Friday, 10 February 2017

Pot66pouri

I've just had a rather disconcerting, but not terribly timely, email from Sainsbury's warning me about the possible presence of salmonella in something which I bought four days ago and ate the following day. I think it's fair to say that I would rather forgo all the bonus nectar points in the world in return for untainted food. However, if this is indeed to be the end of Epictetus then I had better bring things up to date; your grief will only be heightened for not knowing that not only have I been to see the very excellent Dr Bob and the Bluesmakers once again, but that I also won £25 on the Premium Bonds. That should take the edge off a painful death by food poisoning.

Speaking of poisoning, I also saw the latest live broadcast from the National Theatre: Peter Shaffer's Amadeus, a play that takes a Shakespearean approach to the relative importance of historical verisimilitude on the one hand and the dramatic narrative on the other. I've always liked the ironic way in which Shaffer underlined the lesser esteem afforded by posterity to Salieri - and what a performance by Luciani Msamati - compared to Mozart by naming a play in which the former is the main character after the latter.
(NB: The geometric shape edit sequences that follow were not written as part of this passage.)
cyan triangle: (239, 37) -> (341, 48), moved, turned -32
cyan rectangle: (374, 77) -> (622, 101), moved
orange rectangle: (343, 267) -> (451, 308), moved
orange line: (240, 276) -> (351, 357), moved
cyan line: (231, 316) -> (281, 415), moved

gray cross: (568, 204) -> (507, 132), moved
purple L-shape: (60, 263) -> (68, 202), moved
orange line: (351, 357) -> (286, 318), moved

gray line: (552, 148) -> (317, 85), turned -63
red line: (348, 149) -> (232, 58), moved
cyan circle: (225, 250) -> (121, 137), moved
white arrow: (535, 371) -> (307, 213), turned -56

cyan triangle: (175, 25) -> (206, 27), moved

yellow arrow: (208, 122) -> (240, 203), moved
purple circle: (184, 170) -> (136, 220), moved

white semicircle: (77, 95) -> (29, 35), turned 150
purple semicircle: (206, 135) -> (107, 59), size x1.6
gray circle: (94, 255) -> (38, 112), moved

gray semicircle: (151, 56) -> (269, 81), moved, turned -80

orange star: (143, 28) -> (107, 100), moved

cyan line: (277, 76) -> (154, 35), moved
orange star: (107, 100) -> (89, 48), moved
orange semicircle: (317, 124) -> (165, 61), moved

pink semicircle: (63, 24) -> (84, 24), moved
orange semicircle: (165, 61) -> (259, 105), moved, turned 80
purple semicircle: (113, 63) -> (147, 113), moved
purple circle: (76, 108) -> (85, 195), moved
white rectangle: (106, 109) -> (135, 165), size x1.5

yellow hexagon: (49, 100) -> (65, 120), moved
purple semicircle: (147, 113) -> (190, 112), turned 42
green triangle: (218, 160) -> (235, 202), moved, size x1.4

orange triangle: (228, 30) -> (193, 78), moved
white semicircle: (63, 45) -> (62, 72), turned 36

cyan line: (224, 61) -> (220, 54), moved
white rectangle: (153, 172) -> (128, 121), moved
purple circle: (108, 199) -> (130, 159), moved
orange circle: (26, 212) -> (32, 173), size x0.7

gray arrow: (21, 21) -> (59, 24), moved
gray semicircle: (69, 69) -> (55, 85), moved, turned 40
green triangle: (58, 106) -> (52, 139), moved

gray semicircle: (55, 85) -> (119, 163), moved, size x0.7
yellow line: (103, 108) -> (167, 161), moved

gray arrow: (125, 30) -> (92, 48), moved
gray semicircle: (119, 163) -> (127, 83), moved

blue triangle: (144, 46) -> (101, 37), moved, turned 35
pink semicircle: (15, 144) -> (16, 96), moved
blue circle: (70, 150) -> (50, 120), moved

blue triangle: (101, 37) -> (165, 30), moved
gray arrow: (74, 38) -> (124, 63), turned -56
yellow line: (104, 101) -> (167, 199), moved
This production  was moving and engaging in a way that the other plays I saw last week most certainly weren't.

I've also been to the seaside, St Annes-on-Sea in fact, improvidently choosing one of the coldest days of the winter for the purpose. I had fish and chips for lunch in the pier café - full name: Cafe on the Pier - at a table overlooking the beach; a cliché I know, but, as I pointed out to the Tofu Lady, one sometimes one just has to let oneself be swept along by the moment. Nearby was this statue, which I photographed with the camera kept in my manbag for just such an opportunity.
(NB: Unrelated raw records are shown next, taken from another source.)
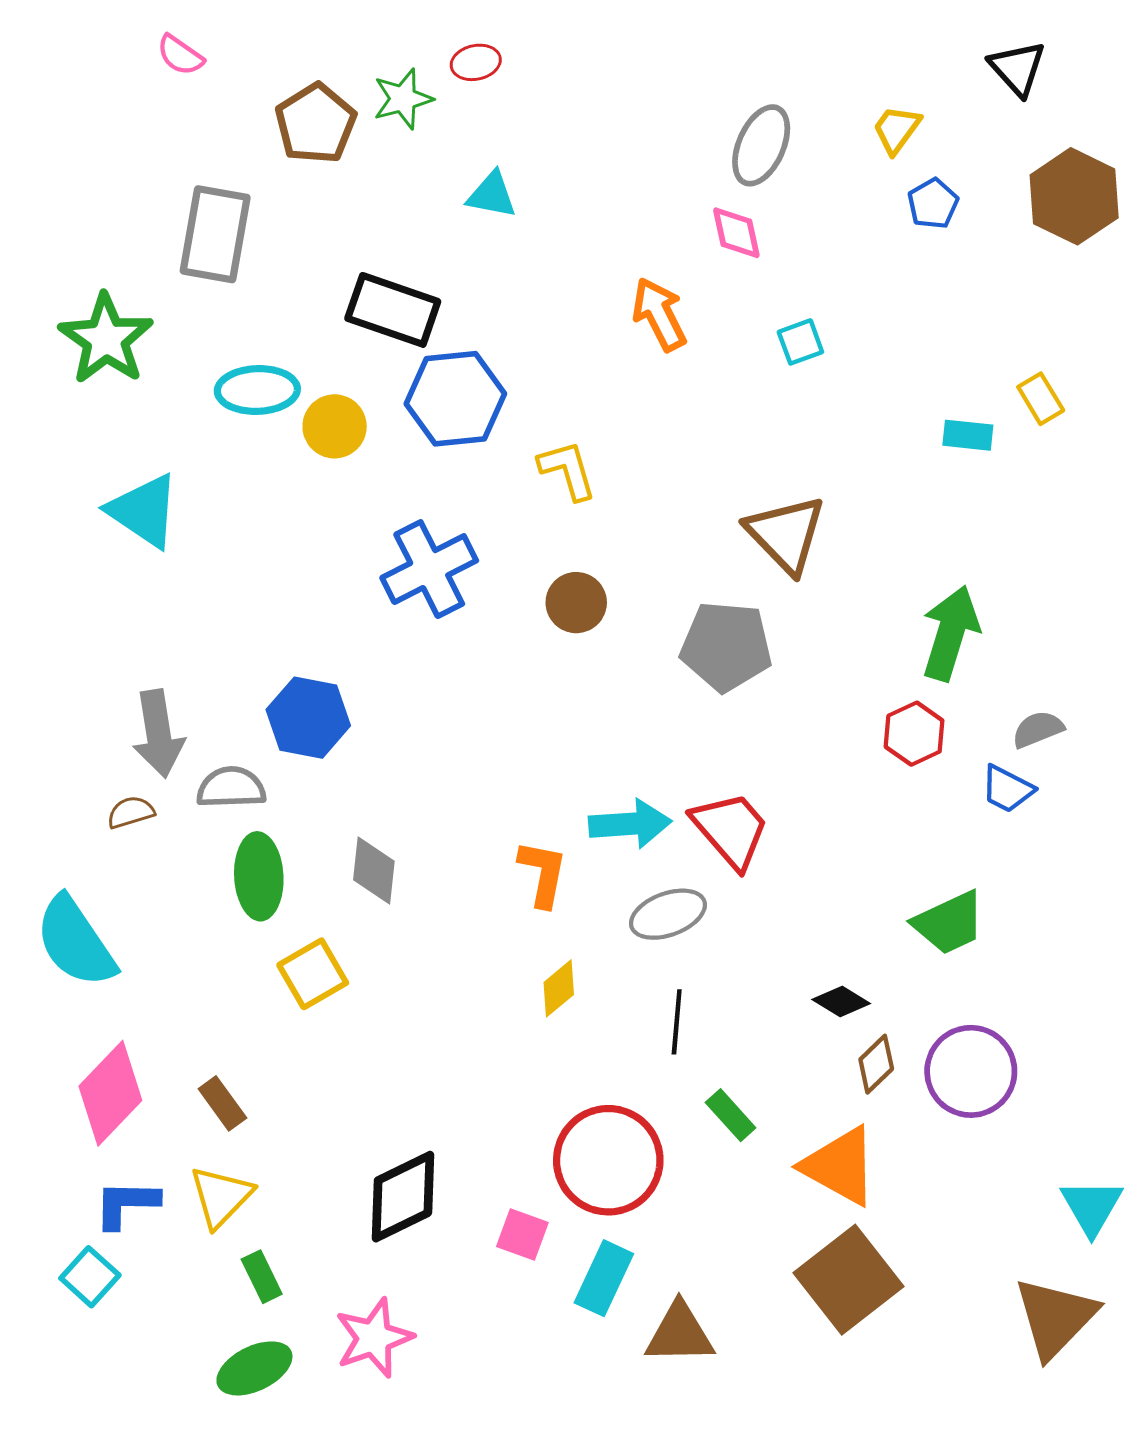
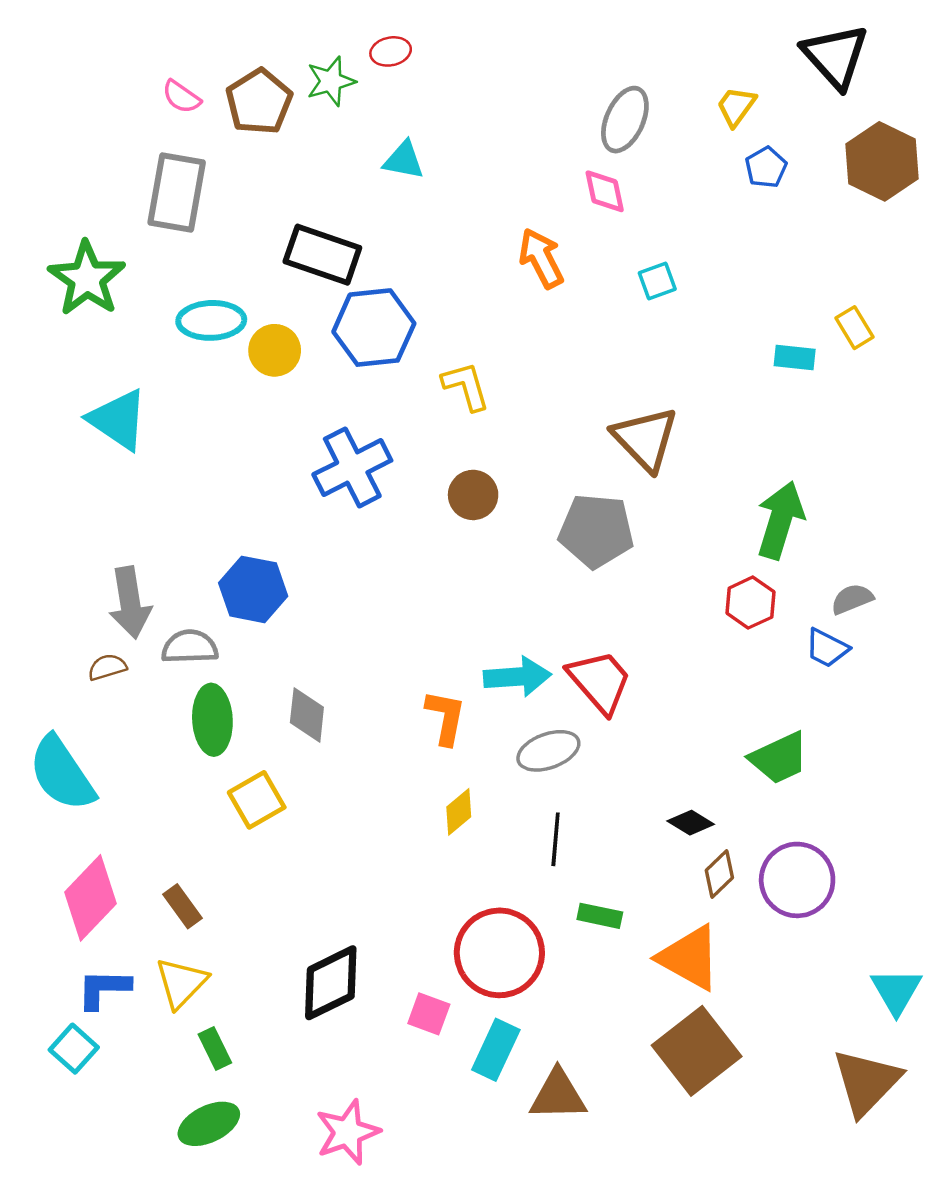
pink semicircle: (180, 55) -> (181, 97), moved
black triangle: (1017, 68) -> (835, 56), size x1.4
green rectangle: (731, 1115) -> (600, 916), turned -36
pink star: (374, 1338) -> (348, 1132), moved

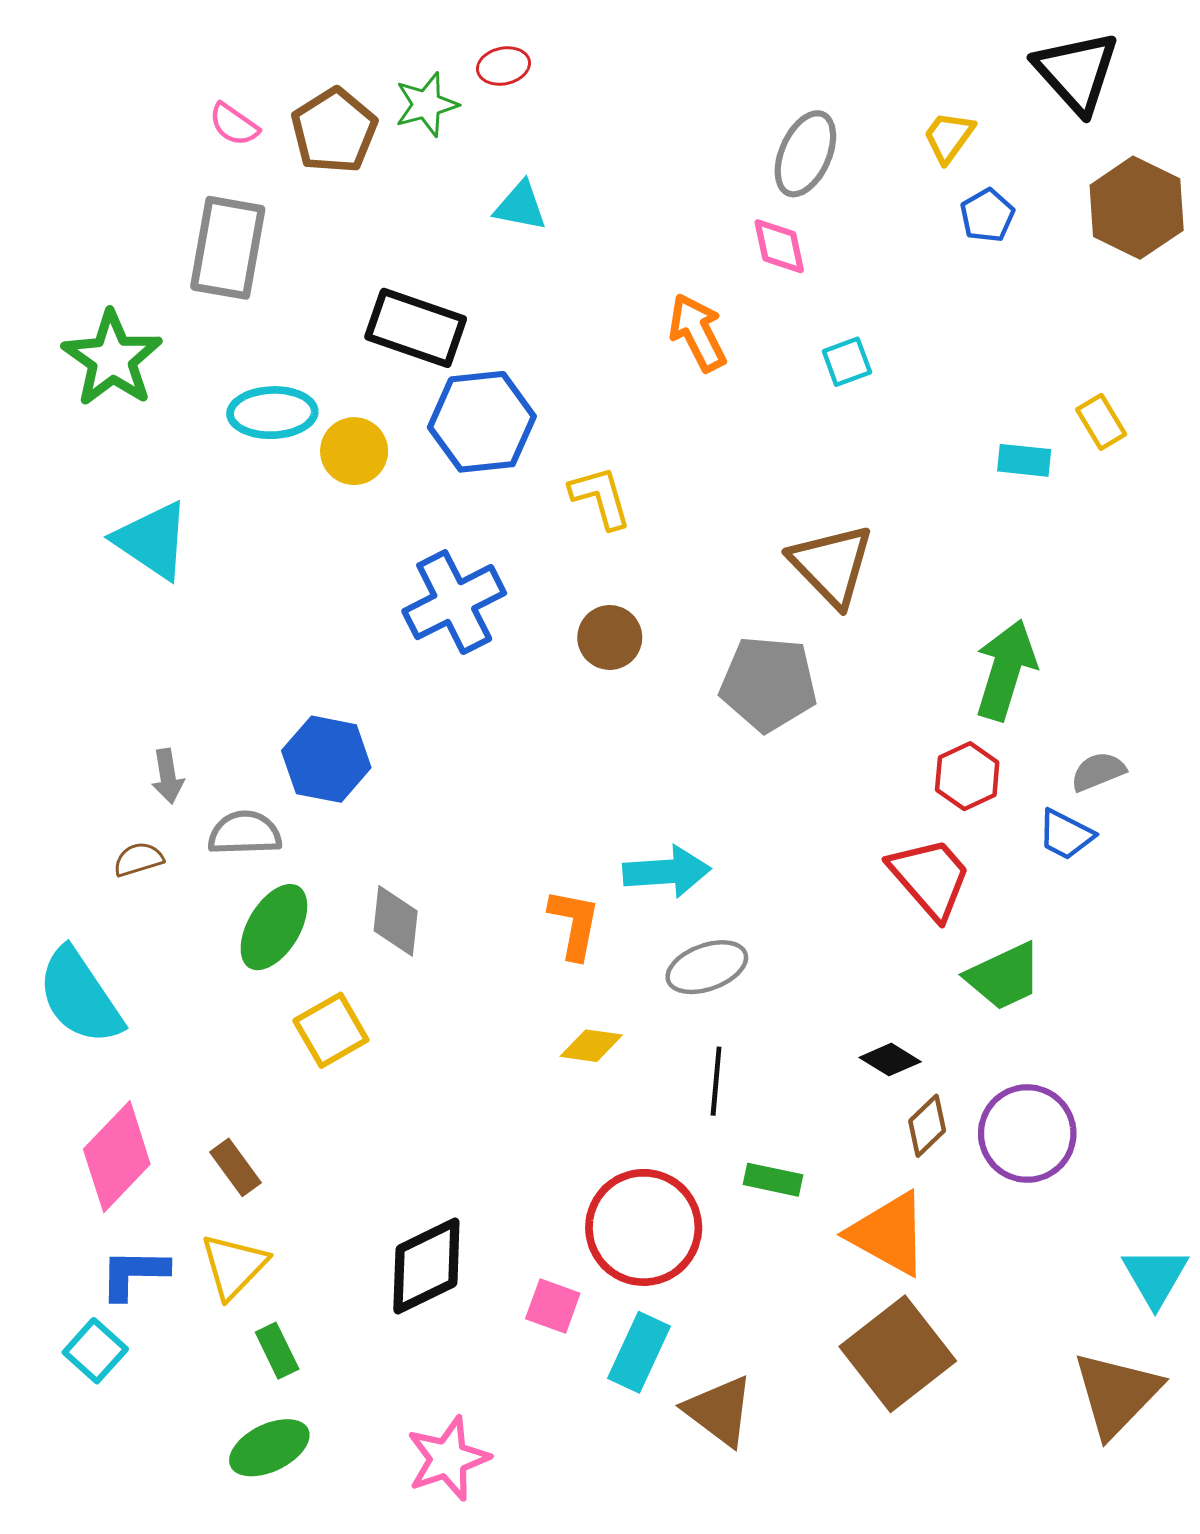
gray arrow: (130, 603) -> (168, 776), size x0.6
red trapezoid: (600, 681) -> (930, 878), moved
green ellipse: (212, 720) -> (274, 927), turned 34
yellow diamond: (459, 812) -> (591, 1046), turned 48
brown triangle: (558, 1095) -> (719, 1411), turned 38

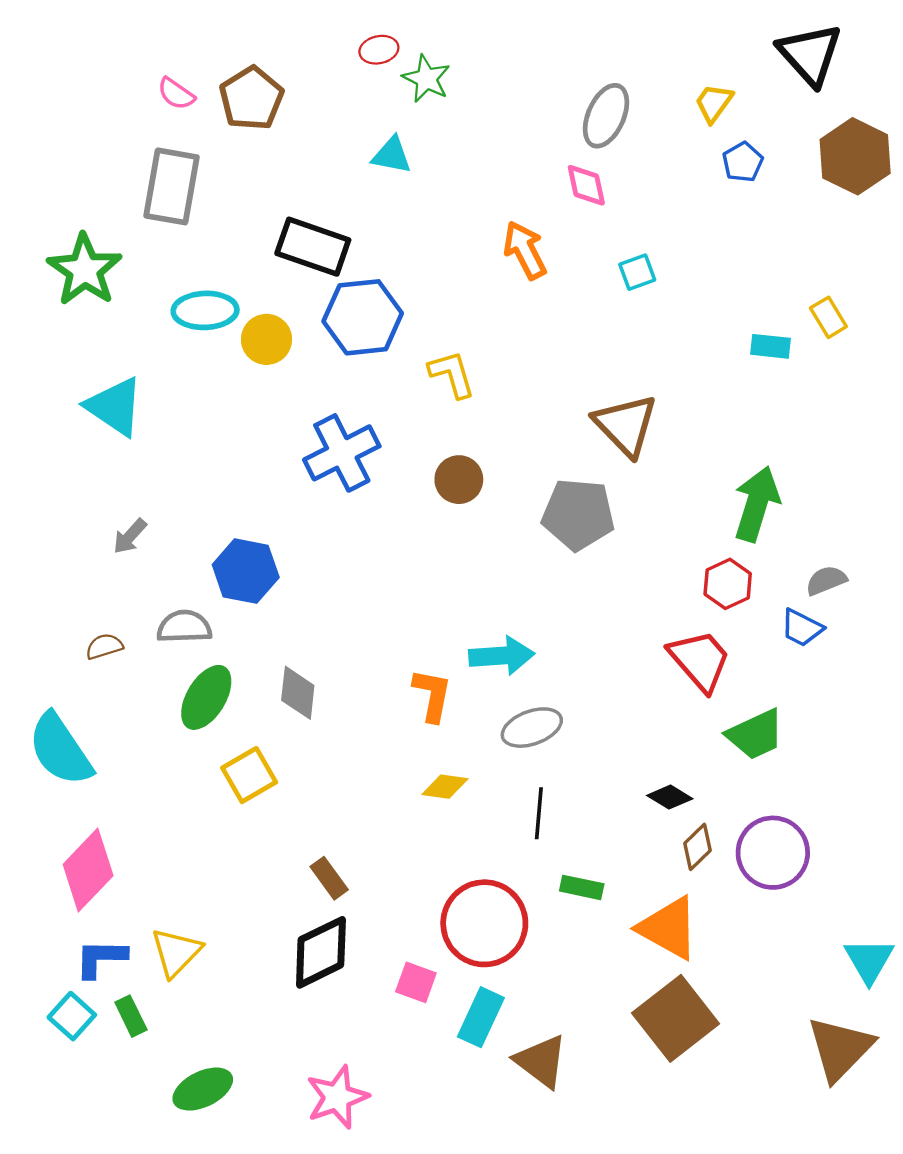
green star: (426, 105) -> (426, 79), moved, turned -30
gray arrow: (168, 776) -> (130, 536), moved, turned 51
brown rectangle: (235, 1167) -> (329, 878), moved
green rectangle: (277, 1351) -> (131, 1016), moved

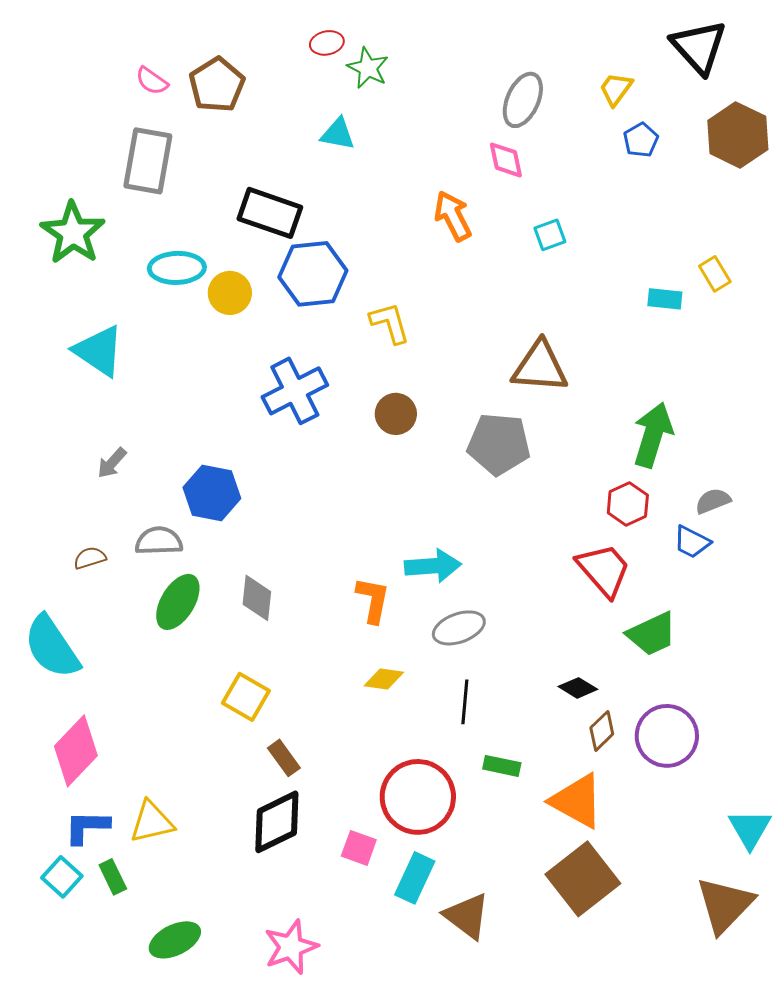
brown triangle: (626, 425) -> (540, 367), turned -42
yellow square: (249, 775) -> (246, 697), moved, turned -30
yellow triangle: (176, 952) -> (152, 822), turned 33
There is no point in having a competition because a quick web-search would identify it for you, but I wonder if many people will immediately recognise who it's supposed to be. The first words that I ever heard my ex-wife say - on our first day at business school - were to explain that although she shared this chap's name she definitely wasn't him (a); and yet I still married her. And on the subject of wives, on our visit to Vapnartak James came up with the hypothesis that the second wives of wargamers are far more sympathetic to their husbands' hobby than first wives. Much of the evidence seems to point in precisely the opposite direction, but I have no current intention of putting it to the test.

As the subject of wargaming has been raised I should report that we had another crack at Blitzkrieg Commander II. We had a better grasp of the rules this time and Peter at least seemed to have worked out how to use them to properly coordinate his attacks. They are certainly quicker than Piquet for handling large numbers of units. I'm not an expert on second world war gaming, but then nor am I that big a fan. The problem seems to be that, in the minds of the rule designers at least, the Germans had by far the best equipment; the implication presumably being that tactical superiority was undermined by strategic over-stretch. That may well be true, but it doesn't always make for a particularly satisfying game on the table.

Anyway, that's as may be; I more pressing matters on my mind, namely imminent diarrhoea, fever and abdominal cramps followed by death. Vale!


(a) This was shortly followed by another student asking if despite his surname being Ogden we would refrain from calling him Hilda. Naturally he has been known as nothing else for the last twenty five years.